> _EXERCISE INSTRUCTIONS_: Would you transcribe the line that holds "หมาย Net Zero", plus every line beneath it through the end of the data, exactly and with nothing added?

______________________________

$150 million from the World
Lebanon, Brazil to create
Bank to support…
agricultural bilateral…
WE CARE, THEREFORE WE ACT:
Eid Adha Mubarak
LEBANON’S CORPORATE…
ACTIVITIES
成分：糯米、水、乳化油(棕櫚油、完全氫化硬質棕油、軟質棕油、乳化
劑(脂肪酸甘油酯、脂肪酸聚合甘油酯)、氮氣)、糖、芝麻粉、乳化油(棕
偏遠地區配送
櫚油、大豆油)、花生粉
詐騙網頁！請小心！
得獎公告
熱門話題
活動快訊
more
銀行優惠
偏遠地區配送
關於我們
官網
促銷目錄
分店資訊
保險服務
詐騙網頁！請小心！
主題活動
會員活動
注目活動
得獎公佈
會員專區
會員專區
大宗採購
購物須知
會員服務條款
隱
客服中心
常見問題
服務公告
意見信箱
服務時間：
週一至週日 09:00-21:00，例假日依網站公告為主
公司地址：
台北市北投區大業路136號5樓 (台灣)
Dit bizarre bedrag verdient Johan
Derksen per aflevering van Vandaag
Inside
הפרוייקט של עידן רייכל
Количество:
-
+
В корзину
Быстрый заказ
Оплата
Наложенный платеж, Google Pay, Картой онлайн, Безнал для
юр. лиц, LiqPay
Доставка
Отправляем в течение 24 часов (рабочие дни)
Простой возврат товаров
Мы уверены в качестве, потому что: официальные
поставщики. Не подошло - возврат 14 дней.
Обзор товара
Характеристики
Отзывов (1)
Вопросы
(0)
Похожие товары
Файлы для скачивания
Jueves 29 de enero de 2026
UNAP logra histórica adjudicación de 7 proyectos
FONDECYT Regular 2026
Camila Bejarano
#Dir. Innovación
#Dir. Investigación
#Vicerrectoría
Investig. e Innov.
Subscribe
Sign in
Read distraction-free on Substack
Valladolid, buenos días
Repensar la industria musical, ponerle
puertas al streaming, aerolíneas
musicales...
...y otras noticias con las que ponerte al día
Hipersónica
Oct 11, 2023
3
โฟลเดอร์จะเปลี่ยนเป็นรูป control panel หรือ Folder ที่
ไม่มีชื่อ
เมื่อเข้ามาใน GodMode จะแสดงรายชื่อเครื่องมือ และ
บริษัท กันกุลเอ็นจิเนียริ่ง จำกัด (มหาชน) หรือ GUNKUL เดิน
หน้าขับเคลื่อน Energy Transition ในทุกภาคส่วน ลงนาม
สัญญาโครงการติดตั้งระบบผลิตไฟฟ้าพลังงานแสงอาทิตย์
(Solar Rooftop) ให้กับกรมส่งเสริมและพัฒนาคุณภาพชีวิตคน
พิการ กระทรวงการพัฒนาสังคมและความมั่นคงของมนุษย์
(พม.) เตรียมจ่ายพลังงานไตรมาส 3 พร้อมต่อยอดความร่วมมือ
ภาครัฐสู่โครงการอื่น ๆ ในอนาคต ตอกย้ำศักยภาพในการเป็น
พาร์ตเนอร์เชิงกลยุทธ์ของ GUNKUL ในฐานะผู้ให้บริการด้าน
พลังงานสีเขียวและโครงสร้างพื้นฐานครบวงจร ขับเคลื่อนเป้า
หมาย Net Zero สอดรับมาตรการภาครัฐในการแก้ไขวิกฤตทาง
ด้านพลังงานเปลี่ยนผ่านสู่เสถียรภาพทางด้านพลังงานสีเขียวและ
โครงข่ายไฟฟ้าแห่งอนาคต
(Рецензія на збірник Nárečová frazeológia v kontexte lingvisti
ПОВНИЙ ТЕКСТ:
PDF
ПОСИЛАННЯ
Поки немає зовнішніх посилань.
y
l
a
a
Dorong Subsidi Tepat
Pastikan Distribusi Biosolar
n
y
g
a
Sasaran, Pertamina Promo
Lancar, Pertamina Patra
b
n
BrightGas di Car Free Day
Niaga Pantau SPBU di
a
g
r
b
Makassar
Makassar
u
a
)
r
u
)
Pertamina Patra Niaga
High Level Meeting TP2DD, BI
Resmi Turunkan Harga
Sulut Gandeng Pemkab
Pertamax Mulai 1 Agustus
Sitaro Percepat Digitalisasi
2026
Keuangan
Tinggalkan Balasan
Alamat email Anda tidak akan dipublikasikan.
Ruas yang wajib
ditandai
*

______________________________

> _OUTPUT OF THE TASK_:
หมาย Net Zero สอดรับมาตรการภาครัฐในการแก้ไขวิกฤตทาง
ด้านพลังงานเปลี่ยนผ่านสู่เสถียรภาพทางด้านพลังงานสีเขียวและ
โครงข่ายไฟฟ้าแห่งอนาคต
(Рецензія на збірник Nárečová frazeológia v kontexte lingvisti
ПОВНИЙ ТЕКСТ:
PDF
ПОСИЛАННЯ
Поки немає зовнішніх посилань.
y
l
a
a
Dorong Subsidi Tepat
Pastikan Distribusi Biosolar
n
y
g
a
Sasaran, Pertamina Promo
Lancar, Pertamina Patra
b
n
BrightGas di Car Free Day
Niaga Pantau SPBU di
a
g
r
b
Makassar
Makassar
u
a
)
r
u
)
Pertamina Patra Niaga
High Level Meeting TP2DD, BI
Resmi Turunkan Harga
Sulut Gandeng Pemkab
Pertamax Mulai 1 Agustus
Sitaro Percepat Digitalisasi
2026
Keuangan
Tinggalkan Balasan
Alamat email Anda tidak akan dipublikasikan.
Ruas yang wajib
ditandai
*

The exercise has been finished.